Thousands pour into Springs Folk Festival over weekend

Springs Folk Fest held this past Friday and Saturday brought more than 8,300 people to the festival grounds for ancestral demonstrations, juried crafts and a wide selection of foods.

According to Harriet Berg, publicist for the festival, school buses arrived with students of all ages and one elementary school sent the whole school to learn the history of times past. She related that festival-goers arrived from all over the United States and many returned there because they had attended with their grandparents years ago.

"They enjoyed the many demonstrations with hands-on art in weaving, building, petting the sheep, and watching the electric model train demonstration in the Springs Museum," she said.

Beth Page, Berg's daughter, has been volunteering at the festival for as long as she can remember and for several years now, she has demonstrated flax processing. Her son Peter Page, 13, was helping as well. In Colonial times long before industrialized clothing making, the task of flax processing was how clothing was made for early settlers up until the early to mid-1800s when cotton was imported and brought in locally through the railroad, said Page.

To take flax to linen, the whole process includes being rippled, rhetted, broken, scutched, heckled and spun. Page, along with Jennifer Hurl, and Sue Elkins as the spinner demonstrated the tedious process for visitors. Once the product was spun, then those fibers were taken to the weaver, who was a very important person in the community and who would weave the end product into clothing throughout the winter months, said Page.

For Todd and Sara Wetzel, and their two daughters, Hannah, 7, and Eleanor, 5, all of Upper Turkeyfoot Township, the Springs Folk Festival meant an educational family trip on Friday and taking some time to find out about flax processing was all part of the adventure.
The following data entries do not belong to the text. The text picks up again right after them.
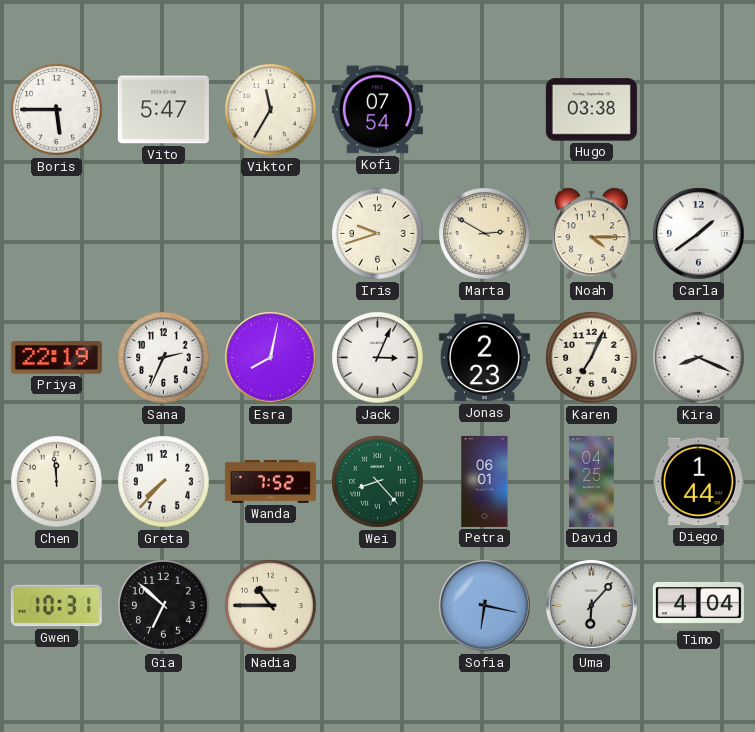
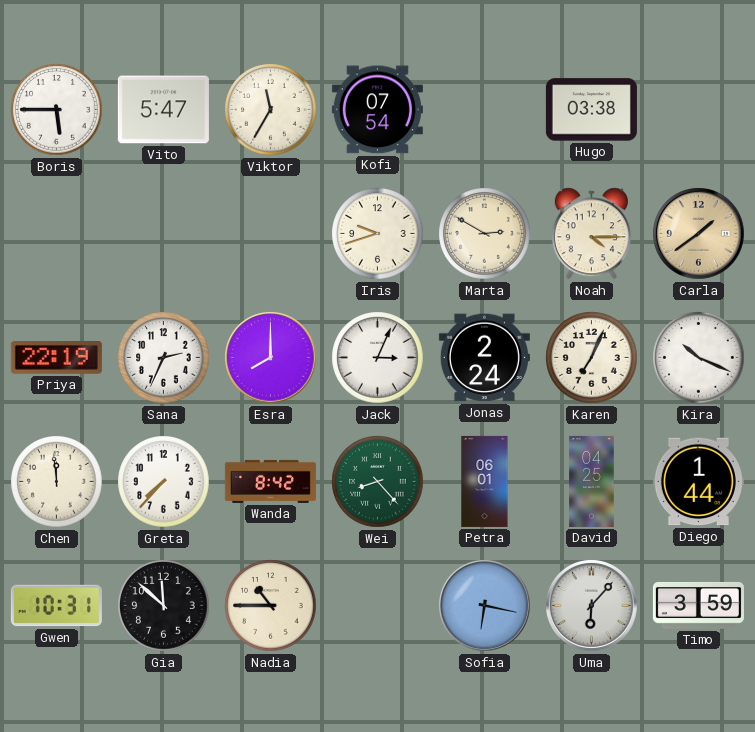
Carla dial: white -> champagne
Esra: 8:02 -> 8:00
Jonas: 2:23 -> 2:24
Kira: 8:19 -> 10:19
Wanda: 7:52 -> 8:42
Gia: 6:52 -> 11:52
Timo: 4:04 -> 3:59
"We love how all the craft people and demonstrators are friendly and invite us into whatever they are doing," said Sara Wetzel. "Flax processing is just one of the many historical and traditional demonstrations we enjoyed."

The Byler family, of Salisbury, had the same thoughts as the Wetzels. Jon and Marcelle Byler brought their child Alice, 2, along with Hannah Byler's children Amelia, 7, and Leo, 4, who were all petting sheep at the wool processing area. Amanda Stewart, of Tunnelton, West Virginia, and Sarah Beamer of Morgantown, West Virginia, work jointly together at the wool processing area and know each other through work at West Virginia University.

Stewart, a scientist at West Virginia University, is passionate about spinning wool. She calls it "addictive."

"For me, spinning connects me back to an old part of myself," said Stewart. "You get better with practice and it can be very relaxing until something goes wrong but you learn how to problem solve. People back in those days were not dumb people. They devised ways to make things. Women, however, were not usually allowed to create so the weavers in the village were men. Even the tapestries in Europe were made by men because men were considered to be the artists."

While the flax and wool processing were busy places at the festival, many were stopping by the oven-baked bread booth for a piece of baked bread with butter and apple butter. Visitors could buy a piece of bread or a whole loaf of white or wheat bread.

According to Bernard Orendorf, who along with Alice Orendorf, and Rachel Miller, and a crew of others, baked homemade bread in an outdoor oven, the festival was busy both days. They baked about 2,000 loaves, which was over 100 batches done during the two-day period, and the crew sold out at the end of the day Saturday. Johnny Martin's sauerkraut crew used 8,000 pounds of local cabbage and also sold out at the end of the festival.

"The air turned crisp later in the day Friday," said Berg, "but smiling people dressed for the occasion and we were happy there was no rain, snow or mud."